- GOAL OF THE EXERCISE -
All lines up to and including the one that contains "This screenshot has width=1568, height=720." are to be transcribed exactly, starting from the first line of the records.

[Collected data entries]
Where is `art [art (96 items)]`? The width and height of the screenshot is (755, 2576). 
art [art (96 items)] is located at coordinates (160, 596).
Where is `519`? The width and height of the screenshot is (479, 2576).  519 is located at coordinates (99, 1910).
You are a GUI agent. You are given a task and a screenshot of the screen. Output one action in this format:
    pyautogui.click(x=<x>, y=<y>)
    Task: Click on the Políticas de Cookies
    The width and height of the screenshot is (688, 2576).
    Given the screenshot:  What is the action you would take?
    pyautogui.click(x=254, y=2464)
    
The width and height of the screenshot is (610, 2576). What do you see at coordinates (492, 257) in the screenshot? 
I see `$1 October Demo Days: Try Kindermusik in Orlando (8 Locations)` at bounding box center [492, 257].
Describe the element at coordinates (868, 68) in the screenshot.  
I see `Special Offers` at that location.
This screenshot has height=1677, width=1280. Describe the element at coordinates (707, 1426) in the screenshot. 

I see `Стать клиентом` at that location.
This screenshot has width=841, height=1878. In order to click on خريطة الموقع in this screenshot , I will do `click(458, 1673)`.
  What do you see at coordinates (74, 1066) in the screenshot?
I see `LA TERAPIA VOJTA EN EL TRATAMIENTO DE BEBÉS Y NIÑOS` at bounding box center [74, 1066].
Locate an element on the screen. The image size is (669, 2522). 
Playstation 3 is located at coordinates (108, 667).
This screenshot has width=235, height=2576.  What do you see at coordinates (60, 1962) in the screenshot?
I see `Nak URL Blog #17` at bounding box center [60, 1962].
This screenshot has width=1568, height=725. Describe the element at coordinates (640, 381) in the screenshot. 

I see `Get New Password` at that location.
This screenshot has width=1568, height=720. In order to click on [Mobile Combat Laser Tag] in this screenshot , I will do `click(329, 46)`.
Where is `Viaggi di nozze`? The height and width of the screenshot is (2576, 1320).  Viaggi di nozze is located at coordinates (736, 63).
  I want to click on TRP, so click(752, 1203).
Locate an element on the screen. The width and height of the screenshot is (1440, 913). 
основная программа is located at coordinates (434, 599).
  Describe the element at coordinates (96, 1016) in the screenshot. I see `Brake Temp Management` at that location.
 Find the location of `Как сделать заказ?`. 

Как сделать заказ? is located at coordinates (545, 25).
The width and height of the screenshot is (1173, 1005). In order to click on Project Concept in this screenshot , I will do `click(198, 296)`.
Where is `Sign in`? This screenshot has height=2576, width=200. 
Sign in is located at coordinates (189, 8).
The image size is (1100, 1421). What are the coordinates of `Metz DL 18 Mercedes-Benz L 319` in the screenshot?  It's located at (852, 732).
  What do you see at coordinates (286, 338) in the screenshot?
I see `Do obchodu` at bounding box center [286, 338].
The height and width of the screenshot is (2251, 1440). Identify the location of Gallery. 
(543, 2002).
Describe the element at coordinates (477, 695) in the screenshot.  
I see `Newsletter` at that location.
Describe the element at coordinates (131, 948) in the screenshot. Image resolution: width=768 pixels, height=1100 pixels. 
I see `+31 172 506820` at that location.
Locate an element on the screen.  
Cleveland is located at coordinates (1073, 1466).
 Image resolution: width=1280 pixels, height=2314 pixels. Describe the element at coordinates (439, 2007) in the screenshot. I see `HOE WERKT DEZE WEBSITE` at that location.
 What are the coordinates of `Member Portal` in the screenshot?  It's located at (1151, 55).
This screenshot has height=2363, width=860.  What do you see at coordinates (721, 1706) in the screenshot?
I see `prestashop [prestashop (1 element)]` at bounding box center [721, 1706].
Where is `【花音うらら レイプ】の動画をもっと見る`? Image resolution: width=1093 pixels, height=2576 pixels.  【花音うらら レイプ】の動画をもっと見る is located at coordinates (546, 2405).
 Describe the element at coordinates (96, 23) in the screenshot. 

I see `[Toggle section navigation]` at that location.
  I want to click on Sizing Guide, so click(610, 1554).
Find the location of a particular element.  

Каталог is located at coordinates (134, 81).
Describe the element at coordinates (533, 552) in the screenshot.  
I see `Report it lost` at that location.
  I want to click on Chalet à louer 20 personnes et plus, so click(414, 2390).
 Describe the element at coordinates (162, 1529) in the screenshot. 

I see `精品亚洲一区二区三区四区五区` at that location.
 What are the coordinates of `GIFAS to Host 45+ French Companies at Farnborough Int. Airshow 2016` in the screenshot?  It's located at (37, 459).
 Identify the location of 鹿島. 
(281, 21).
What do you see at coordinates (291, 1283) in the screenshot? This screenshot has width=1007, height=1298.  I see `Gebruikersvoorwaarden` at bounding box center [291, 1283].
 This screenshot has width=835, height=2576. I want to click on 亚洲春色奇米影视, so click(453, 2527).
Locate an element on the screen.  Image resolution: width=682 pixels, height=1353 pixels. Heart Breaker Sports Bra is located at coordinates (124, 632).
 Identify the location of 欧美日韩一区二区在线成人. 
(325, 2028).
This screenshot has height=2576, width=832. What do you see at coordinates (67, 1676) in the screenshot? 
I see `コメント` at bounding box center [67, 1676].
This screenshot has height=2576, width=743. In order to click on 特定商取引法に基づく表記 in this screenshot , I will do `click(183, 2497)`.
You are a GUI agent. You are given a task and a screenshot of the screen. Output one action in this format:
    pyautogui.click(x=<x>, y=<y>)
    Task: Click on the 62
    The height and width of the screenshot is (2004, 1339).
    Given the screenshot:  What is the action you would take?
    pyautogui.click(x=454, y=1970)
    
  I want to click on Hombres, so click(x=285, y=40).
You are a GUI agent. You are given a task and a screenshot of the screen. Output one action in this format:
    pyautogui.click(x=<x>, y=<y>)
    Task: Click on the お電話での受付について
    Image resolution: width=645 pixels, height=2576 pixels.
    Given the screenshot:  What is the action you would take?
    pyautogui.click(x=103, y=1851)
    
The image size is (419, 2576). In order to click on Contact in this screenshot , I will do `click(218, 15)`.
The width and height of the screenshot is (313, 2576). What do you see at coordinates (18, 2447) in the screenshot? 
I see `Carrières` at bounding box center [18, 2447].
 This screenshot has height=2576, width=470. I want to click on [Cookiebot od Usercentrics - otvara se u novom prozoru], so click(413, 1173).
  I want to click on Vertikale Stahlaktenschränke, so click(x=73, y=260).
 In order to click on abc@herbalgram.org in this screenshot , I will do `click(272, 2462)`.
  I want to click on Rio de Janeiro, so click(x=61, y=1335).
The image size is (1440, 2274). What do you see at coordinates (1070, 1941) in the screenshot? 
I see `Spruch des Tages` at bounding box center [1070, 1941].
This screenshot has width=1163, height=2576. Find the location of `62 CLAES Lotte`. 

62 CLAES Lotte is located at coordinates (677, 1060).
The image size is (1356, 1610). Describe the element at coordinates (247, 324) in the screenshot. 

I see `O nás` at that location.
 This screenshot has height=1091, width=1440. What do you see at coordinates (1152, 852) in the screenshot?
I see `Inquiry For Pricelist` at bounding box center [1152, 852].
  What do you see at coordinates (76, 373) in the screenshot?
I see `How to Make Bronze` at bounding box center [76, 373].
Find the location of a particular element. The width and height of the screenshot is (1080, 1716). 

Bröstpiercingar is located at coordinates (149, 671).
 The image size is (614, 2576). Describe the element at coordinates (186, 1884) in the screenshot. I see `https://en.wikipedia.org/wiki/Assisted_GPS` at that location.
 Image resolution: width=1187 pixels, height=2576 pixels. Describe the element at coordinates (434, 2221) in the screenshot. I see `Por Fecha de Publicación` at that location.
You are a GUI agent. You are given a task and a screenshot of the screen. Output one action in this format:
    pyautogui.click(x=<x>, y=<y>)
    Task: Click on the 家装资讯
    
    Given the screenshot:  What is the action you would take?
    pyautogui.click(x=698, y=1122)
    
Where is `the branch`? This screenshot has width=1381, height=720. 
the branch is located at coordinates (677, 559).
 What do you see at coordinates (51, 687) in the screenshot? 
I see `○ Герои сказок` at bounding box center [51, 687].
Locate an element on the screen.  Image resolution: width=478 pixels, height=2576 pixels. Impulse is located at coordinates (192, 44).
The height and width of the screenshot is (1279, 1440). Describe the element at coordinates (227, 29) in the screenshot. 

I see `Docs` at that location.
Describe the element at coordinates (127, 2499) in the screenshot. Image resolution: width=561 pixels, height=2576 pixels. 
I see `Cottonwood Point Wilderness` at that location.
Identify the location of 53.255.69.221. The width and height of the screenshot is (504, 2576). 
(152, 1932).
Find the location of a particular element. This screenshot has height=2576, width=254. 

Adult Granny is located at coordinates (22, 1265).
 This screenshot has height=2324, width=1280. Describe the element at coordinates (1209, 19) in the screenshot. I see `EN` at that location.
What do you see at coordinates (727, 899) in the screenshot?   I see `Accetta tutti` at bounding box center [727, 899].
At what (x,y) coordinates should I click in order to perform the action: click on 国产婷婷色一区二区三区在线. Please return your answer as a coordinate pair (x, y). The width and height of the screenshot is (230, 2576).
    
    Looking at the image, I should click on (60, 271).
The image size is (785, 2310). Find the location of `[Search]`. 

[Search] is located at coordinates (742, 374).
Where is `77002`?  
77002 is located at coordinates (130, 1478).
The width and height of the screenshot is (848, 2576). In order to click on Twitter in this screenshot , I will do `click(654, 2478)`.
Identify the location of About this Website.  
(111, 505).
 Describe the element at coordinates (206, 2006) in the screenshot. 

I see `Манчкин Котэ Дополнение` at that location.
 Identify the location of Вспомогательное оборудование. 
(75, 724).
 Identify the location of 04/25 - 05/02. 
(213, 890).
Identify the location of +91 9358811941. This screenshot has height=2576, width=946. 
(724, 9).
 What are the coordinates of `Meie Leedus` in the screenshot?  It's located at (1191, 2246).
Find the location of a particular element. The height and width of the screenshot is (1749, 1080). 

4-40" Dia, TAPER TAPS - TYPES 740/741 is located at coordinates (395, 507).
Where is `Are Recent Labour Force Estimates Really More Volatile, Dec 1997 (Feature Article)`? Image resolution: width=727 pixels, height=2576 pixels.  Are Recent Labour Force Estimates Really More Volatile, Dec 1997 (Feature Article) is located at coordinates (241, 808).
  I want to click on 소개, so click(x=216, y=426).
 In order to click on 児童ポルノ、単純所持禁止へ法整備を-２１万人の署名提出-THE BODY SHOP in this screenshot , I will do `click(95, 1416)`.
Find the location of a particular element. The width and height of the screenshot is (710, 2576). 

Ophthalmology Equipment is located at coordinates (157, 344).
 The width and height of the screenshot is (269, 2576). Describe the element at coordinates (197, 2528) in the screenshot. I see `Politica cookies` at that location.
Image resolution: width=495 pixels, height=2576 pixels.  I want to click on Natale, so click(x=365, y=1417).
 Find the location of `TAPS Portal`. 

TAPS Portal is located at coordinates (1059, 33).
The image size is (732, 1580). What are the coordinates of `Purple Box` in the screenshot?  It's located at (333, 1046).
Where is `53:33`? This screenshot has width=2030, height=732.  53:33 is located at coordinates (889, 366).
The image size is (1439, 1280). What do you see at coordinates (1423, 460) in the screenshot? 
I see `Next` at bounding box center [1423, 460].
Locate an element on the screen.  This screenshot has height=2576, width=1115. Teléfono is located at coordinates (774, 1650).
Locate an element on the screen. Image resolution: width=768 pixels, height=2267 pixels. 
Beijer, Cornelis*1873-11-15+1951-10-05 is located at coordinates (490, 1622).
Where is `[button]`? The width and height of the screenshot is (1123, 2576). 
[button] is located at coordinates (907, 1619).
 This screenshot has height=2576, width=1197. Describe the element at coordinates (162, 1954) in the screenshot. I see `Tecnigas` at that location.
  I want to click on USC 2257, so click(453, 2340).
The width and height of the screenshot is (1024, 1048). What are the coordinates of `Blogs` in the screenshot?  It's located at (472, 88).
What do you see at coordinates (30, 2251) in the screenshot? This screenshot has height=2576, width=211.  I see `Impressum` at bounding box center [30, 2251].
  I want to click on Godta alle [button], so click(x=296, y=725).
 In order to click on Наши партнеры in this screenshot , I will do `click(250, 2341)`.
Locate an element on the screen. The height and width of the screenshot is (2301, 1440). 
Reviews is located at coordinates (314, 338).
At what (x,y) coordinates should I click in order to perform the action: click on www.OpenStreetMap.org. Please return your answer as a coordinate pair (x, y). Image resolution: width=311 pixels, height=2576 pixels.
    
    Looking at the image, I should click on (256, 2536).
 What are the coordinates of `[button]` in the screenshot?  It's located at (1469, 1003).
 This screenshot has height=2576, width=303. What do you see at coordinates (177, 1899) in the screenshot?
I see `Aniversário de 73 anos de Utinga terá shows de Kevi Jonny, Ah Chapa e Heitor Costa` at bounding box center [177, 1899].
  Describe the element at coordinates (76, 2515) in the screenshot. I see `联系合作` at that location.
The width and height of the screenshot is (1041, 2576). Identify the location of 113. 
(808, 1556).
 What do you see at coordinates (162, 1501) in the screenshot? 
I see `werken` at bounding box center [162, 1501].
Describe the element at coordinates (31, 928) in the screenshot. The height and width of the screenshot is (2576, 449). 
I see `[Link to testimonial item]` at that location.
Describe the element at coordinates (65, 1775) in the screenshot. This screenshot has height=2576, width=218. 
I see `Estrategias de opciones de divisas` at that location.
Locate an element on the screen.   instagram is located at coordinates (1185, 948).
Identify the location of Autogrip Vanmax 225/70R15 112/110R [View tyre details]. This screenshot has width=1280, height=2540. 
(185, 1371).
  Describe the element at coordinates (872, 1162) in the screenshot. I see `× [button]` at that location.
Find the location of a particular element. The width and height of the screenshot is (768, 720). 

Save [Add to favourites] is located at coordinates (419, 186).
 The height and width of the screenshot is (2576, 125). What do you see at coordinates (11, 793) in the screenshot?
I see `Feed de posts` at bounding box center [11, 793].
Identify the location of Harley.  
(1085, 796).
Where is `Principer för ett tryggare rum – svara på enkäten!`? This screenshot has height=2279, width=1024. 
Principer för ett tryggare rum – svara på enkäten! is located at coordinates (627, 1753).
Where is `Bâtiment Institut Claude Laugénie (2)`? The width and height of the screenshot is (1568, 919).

- ANSWER BOX -
Where is `art [art (96 items)]`? The width and height of the screenshot is (755, 2576). 
art [art (96 items)] is located at coordinates (160, 596).
Where is `519`? The width and height of the screenshot is (479, 2576).  519 is located at coordinates (99, 1910).
You are a GUI agent. You are given a task and a screenshot of the screen. Output one action in this format:
    pyautogui.click(x=<x>, y=<y>)
    Task: Click on the Políticas de Cookies
    The width and height of the screenshot is (688, 2576).
    Given the screenshot:  What is the action you would take?
    pyautogui.click(x=254, y=2464)
    
The width and height of the screenshot is (610, 2576). What do you see at coordinates (492, 257) in the screenshot? 
I see `$1 October Demo Days: Try Kindermusik in Orlando (8 Locations)` at bounding box center [492, 257].
Describe the element at coordinates (868, 68) in the screenshot.  
I see `Special Offers` at that location.
This screenshot has height=1677, width=1280. Describe the element at coordinates (707, 1426) in the screenshot. 

I see `Стать клиентом` at that location.
This screenshot has width=841, height=1878. In order to click on خريطة الموقع in this screenshot , I will do `click(458, 1673)`.
  What do you see at coordinates (74, 1066) in the screenshot?
I see `LA TERAPIA VOJTA EN EL TRATAMIENTO DE BEBÉS Y NIÑOS` at bounding box center [74, 1066].
Locate an element on the screen. The image size is (669, 2522). 
Playstation 3 is located at coordinates (108, 667).
This screenshot has width=235, height=2576.  What do you see at coordinates (60, 1962) in the screenshot?
I see `Nak URL Blog #17` at bounding box center [60, 1962].
This screenshot has width=1568, height=725. Describe the element at coordinates (640, 381) in the screenshot. 

I see `Get New Password` at that location.
This screenshot has width=1568, height=720. In order to click on [Mobile Combat Laser Tag] in this screenshot , I will do `click(329, 46)`.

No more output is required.